# ABOUT THIS TASK:
Print the lines that run from the line with "disability or genetic" to the line with "discrimination policies of", keeping both end lines, exactly as they appear in the entries below, and nothing else.

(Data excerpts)
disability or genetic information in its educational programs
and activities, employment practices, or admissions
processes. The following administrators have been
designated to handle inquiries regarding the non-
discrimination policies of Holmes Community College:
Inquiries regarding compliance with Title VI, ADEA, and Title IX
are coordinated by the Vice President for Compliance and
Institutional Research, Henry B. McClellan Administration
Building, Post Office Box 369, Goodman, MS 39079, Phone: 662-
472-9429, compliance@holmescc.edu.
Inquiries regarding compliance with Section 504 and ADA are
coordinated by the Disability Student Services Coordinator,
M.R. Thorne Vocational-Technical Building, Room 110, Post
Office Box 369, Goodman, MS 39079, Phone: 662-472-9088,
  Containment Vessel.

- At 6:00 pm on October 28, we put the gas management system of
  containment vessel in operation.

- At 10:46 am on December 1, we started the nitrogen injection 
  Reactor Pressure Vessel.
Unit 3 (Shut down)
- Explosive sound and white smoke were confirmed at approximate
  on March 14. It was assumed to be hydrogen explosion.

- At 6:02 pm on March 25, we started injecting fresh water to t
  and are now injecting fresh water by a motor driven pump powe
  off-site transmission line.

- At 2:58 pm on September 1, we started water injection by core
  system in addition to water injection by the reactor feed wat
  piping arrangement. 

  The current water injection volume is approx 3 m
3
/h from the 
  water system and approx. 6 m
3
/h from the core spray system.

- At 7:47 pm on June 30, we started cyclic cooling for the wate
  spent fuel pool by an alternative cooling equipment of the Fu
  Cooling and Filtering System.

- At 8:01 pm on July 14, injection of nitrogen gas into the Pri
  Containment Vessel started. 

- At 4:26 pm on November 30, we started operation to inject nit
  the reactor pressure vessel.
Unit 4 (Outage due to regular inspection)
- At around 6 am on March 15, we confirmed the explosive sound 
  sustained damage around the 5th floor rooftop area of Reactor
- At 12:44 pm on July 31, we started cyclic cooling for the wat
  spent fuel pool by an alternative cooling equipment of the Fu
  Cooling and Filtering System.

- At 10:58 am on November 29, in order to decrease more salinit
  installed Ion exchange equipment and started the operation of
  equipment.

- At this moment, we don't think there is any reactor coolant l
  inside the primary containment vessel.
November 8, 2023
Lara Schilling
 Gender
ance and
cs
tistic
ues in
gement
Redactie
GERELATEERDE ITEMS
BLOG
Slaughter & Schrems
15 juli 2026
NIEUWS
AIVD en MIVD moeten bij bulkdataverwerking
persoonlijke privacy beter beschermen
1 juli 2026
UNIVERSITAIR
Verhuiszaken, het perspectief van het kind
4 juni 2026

---

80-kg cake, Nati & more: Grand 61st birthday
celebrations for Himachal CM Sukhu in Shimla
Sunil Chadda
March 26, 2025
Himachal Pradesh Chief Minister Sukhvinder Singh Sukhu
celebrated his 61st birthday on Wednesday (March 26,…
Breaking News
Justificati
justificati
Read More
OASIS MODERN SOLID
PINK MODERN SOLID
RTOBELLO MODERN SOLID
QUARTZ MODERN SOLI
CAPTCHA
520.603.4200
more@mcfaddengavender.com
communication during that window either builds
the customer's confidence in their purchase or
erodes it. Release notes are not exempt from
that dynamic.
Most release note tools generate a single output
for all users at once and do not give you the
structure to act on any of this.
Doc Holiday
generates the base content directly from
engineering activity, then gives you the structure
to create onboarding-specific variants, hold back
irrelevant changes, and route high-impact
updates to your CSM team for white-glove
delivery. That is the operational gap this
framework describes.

# RESPONSE AREA:
disability or genetic information in its educational programs
and activities, employment practices, or admissions
processes. The following administrators have been
designated to handle inquiries regarding the non-
discrimination policies of Holmes Community College:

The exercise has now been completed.